HOW TO COMPLETE THIS TASK
An exact, complete copy of the entries below is required, minus any pictures.

DATA FOR REVIEW Block Start

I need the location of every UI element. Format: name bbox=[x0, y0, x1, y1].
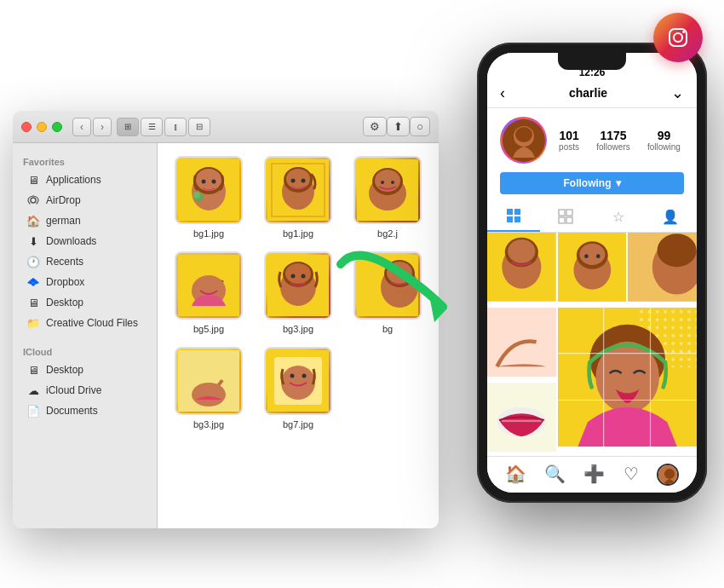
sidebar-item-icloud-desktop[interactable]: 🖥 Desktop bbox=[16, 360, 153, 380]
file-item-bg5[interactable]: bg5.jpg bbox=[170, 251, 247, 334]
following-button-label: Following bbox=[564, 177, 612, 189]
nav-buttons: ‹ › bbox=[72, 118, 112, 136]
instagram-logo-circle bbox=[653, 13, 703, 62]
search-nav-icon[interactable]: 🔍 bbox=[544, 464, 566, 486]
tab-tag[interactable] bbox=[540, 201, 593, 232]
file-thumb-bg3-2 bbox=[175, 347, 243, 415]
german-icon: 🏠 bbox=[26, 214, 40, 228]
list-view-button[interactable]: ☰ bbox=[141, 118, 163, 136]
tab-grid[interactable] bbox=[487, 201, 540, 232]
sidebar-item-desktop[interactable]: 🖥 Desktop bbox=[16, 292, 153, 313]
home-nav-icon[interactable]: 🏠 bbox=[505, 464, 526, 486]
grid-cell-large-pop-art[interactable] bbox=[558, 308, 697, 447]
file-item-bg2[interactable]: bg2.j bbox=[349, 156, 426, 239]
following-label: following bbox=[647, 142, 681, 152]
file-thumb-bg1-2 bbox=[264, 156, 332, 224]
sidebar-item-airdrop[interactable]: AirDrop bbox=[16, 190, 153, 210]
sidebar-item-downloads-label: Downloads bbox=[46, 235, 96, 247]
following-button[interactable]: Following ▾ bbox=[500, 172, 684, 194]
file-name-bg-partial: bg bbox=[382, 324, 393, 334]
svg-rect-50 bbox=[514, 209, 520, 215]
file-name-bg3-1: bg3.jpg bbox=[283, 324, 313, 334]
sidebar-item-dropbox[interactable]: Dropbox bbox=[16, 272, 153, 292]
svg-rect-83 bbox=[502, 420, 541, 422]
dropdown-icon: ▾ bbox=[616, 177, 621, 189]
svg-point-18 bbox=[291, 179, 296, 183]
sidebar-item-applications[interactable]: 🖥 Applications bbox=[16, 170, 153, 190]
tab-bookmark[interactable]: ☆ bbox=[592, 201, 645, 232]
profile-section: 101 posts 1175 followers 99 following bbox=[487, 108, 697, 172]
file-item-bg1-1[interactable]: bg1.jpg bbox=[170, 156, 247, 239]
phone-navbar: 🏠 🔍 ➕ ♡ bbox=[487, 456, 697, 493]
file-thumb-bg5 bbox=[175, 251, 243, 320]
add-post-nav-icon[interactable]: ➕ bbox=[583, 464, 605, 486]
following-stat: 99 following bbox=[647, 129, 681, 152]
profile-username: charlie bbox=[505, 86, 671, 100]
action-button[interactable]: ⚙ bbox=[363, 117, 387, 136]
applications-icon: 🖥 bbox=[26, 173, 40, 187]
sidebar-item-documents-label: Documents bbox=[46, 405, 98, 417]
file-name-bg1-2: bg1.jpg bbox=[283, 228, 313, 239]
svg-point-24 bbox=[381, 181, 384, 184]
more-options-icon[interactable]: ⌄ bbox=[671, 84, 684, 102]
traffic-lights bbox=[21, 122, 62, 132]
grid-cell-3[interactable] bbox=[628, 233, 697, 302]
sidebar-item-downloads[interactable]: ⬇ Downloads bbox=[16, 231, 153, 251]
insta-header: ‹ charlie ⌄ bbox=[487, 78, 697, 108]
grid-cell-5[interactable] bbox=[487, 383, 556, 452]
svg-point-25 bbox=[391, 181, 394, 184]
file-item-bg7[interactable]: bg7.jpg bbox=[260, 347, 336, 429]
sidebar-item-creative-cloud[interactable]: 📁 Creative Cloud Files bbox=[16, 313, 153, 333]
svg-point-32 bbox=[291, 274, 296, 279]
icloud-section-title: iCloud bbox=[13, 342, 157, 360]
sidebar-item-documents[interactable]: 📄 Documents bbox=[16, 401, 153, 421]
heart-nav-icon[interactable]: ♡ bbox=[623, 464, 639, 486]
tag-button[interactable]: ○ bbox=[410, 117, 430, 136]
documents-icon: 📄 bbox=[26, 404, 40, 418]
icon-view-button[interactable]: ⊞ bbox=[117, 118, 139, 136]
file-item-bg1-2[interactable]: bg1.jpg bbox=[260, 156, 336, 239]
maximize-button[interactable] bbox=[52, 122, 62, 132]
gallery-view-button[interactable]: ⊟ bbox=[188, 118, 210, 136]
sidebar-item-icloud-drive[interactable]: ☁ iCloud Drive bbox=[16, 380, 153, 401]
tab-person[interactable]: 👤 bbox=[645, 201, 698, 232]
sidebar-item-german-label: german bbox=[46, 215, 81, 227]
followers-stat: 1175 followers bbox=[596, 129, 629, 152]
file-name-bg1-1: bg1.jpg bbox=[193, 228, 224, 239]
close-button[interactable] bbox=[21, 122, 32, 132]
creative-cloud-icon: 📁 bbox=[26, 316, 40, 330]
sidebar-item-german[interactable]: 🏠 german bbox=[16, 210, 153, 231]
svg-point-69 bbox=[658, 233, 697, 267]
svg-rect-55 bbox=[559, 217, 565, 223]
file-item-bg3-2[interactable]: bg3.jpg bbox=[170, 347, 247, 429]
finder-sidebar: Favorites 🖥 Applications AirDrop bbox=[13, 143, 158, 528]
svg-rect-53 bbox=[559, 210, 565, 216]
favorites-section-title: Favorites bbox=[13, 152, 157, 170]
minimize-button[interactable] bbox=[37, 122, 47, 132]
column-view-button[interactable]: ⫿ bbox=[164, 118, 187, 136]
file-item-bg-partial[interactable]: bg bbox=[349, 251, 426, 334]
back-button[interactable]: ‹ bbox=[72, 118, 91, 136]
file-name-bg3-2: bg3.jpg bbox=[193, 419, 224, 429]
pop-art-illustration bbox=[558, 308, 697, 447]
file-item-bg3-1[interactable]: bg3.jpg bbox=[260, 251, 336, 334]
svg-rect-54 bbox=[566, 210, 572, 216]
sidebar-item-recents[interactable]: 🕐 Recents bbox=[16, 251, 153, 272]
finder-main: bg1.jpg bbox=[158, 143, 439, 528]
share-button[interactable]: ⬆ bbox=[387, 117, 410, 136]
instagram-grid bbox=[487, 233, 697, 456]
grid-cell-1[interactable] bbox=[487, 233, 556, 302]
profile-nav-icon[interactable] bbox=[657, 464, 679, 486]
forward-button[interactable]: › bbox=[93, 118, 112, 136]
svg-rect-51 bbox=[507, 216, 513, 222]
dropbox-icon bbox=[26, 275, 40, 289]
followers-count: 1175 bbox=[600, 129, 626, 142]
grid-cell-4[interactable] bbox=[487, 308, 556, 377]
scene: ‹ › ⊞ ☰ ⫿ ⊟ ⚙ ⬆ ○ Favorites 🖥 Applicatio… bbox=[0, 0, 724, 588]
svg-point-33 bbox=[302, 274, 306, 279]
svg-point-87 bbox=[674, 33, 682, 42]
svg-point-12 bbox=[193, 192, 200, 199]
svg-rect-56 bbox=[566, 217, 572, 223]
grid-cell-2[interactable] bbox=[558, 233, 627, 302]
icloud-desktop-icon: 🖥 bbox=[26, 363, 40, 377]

DATA FOR REVIEW Block End

WORKED SOLUTION
I need the location of every UI element. Format: name bbox=[x0, y0, x1, y1].
sidebar-item-icloud-desktop[interactable]: 🖥 Desktop bbox=[16, 360, 153, 380]
file-item-bg5[interactable]: bg5.jpg bbox=[170, 251, 247, 334]
following-button-label: Following bbox=[564, 177, 612, 189]
nav-buttons: ‹ › bbox=[72, 118, 112, 136]
instagram-logo-circle bbox=[653, 13, 703, 62]
search-nav-icon[interactable]: 🔍 bbox=[544, 464, 566, 486]
tab-tag[interactable] bbox=[540, 201, 593, 232]
file-thumb-bg3-2 bbox=[175, 347, 243, 415]
german-icon: 🏠 bbox=[26, 214, 40, 228]
list-view-button[interactable]: ☰ bbox=[141, 118, 163, 136]
tab-grid[interactable] bbox=[487, 201, 540, 232]
sidebar-item-desktop[interactable]: 🖥 Desktop bbox=[16, 292, 153, 313]
home-nav-icon[interactable]: 🏠 bbox=[505, 464, 526, 486]
grid-cell-large-pop-art[interactable] bbox=[558, 308, 697, 447]
file-item-bg2[interactable]: bg2.j bbox=[349, 156, 426, 239]
following-label: following bbox=[647, 142, 681, 152]
file-thumb-bg1-2 bbox=[264, 156, 332, 224]
sidebar-item-airdrop[interactable]: AirDrop bbox=[16, 190, 153, 210]
sidebar-item-downloads-label: Downloads bbox=[46, 235, 96, 247]
following-button[interactable]: Following ▾ bbox=[500, 172, 684, 194]
file-name-bg-partial: bg bbox=[382, 324, 393, 334]
svg-rect-50 bbox=[514, 209, 520, 215]
file-name-bg3-1: bg3.jpg bbox=[283, 324, 313, 334]
sidebar-item-dropbox[interactable]: Dropbox bbox=[16, 272, 153, 292]
svg-rect-83 bbox=[502, 420, 541, 422]
dropdown-icon: ▾ bbox=[616, 177, 621, 189]
svg-point-18 bbox=[291, 179, 296, 183]
sidebar-item-applications[interactable]: 🖥 Applications bbox=[16, 170, 153, 190]
tab-bookmark[interactable]: ☆ bbox=[592, 201, 645, 232]
profile-section: 101 posts 1175 followers 99 following bbox=[487, 108, 697, 172]
file-item-bg1-1[interactable]: bg1.jpg bbox=[170, 156, 247, 239]
phone-navbar: 🏠 🔍 ➕ ♡ bbox=[487, 456, 697, 493]
file-thumb-bg5 bbox=[175, 251, 243, 320]
add-post-nav-icon[interactable]: ➕ bbox=[583, 464, 605, 486]
following-stat: 99 following bbox=[647, 129, 681, 152]
profile-username: charlie bbox=[505, 86, 671, 100]
action-button[interactable]: ⚙ bbox=[363, 117, 387, 136]
applications-icon: 🖥 bbox=[26, 173, 40, 187]
sidebar-item-documents-label: Documents bbox=[46, 405, 98, 417]
file-name-bg1-2: bg1.jpg bbox=[283, 228, 313, 239]
svg-point-24 bbox=[381, 181, 384, 184]
more-options-icon[interactable]: ⌄ bbox=[671, 84, 684, 102]
traffic-lights bbox=[21, 122, 62, 132]
grid-cell-3[interactable] bbox=[628, 233, 697, 302]
sidebar-item-downloads[interactable]: ⬇ Downloads bbox=[16, 231, 153, 251]
insta-header: ‹ charlie ⌄ bbox=[487, 78, 697, 108]
grid-cell-5[interactable] bbox=[487, 383, 556, 452]
svg-point-25 bbox=[391, 181, 394, 184]
file-item-bg7[interactable]: bg7.jpg bbox=[260, 347, 336, 429]
sidebar-item-creative-cloud[interactable]: 📁 Creative Cloud Files bbox=[16, 313, 153, 333]
svg-point-32 bbox=[291, 274, 296, 279]
icloud-section-title: iCloud bbox=[13, 342, 157, 360]
sidebar-item-documents[interactable]: 📄 Documents bbox=[16, 401, 153, 421]
heart-nav-icon[interactable]: ♡ bbox=[623, 464, 639, 486]
tag-button[interactable]: ○ bbox=[410, 117, 430, 136]
documents-icon: 📄 bbox=[26, 404, 40, 418]
icon-view-button[interactable]: ⊞ bbox=[117, 118, 139, 136]
file-item-bg1-2[interactable]: bg1.jpg bbox=[260, 156, 336, 239]
maximize-button[interactable] bbox=[52, 122, 62, 132]
gallery-view-button[interactable]: ⊟ bbox=[188, 118, 210, 136]
sidebar-item-icloud-drive[interactable]: ☁ iCloud Drive bbox=[16, 380, 153, 401]
tab-person[interactable]: 👤 bbox=[645, 201, 698, 232]
sidebar-item-german-label: german bbox=[46, 215, 81, 227]
followers-stat: 1175 followers bbox=[596, 129, 629, 152]
file-name-bg1-1: bg1.jpg bbox=[193, 228, 224, 239]
close-button[interactable] bbox=[21, 122, 32, 132]
creative-cloud-icon: 📁 bbox=[26, 316, 40, 330]
sidebar-item-german[interactable]: 🏠 german bbox=[16, 210, 153, 231]
svg-point-69 bbox=[658, 233, 697, 267]
svg-rect-55 bbox=[559, 217, 565, 223]
file-item-bg3-2[interactable]: bg3.jpg bbox=[170, 347, 247, 429]
finder-sidebar: Favorites 🖥 Applications AirDrop bbox=[13, 143, 158, 528]
svg-rect-53 bbox=[559, 210, 565, 216]
favorites-section-title: Favorites bbox=[13, 152, 157, 170]
minimize-button[interactable] bbox=[37, 122, 47, 132]
column-view-button[interactable]: ⫿ bbox=[164, 118, 187, 136]
file-item-bg-partial[interactable]: bg bbox=[349, 251, 426, 334]
back-button[interactable]: ‹ bbox=[72, 118, 91, 136]
file-name-bg3-2: bg3.jpg bbox=[193, 419, 224, 429]
pop-art-illustration bbox=[558, 308, 697, 447]
file-item-bg3-1[interactable]: bg3.jpg bbox=[260, 251, 336, 334]
svg-rect-54 bbox=[566, 210, 572, 216]
sidebar-item-recents[interactable]: 🕐 Recents bbox=[16, 251, 153, 272]
finder-main: bg1.jpg bbox=[158, 143, 439, 528]
share-button[interactable]: ⬆ bbox=[387, 117, 410, 136]
instagram-grid bbox=[487, 233, 697, 456]
grid-cell-1[interactable] bbox=[487, 233, 556, 302]
profile-nav-icon[interactable] bbox=[657, 464, 679, 486]
forward-button[interactable]: › bbox=[93, 118, 112, 136]
svg-rect-51 bbox=[507, 216, 513, 222]
dropbox-icon bbox=[26, 275, 40, 289]
followers-count: 1175 bbox=[600, 129, 626, 142]
grid-cell-4[interactable] bbox=[487, 308, 556, 377]
scene: ‹ › ⊞ ☰ ⫿ ⊟ ⚙ ⬆ ○ Favorites 🖥 Applicatio… bbox=[0, 0, 724, 588]
svg-point-33 bbox=[302, 274, 306, 279]
svg-point-87 bbox=[674, 33, 682, 42]
svg-point-12 bbox=[193, 192, 200, 199]
svg-rect-56 bbox=[566, 217, 572, 223]
grid-cell-2[interactable] bbox=[558, 233, 627, 302]
icloud-desktop-icon: 🖥 bbox=[26, 363, 40, 377]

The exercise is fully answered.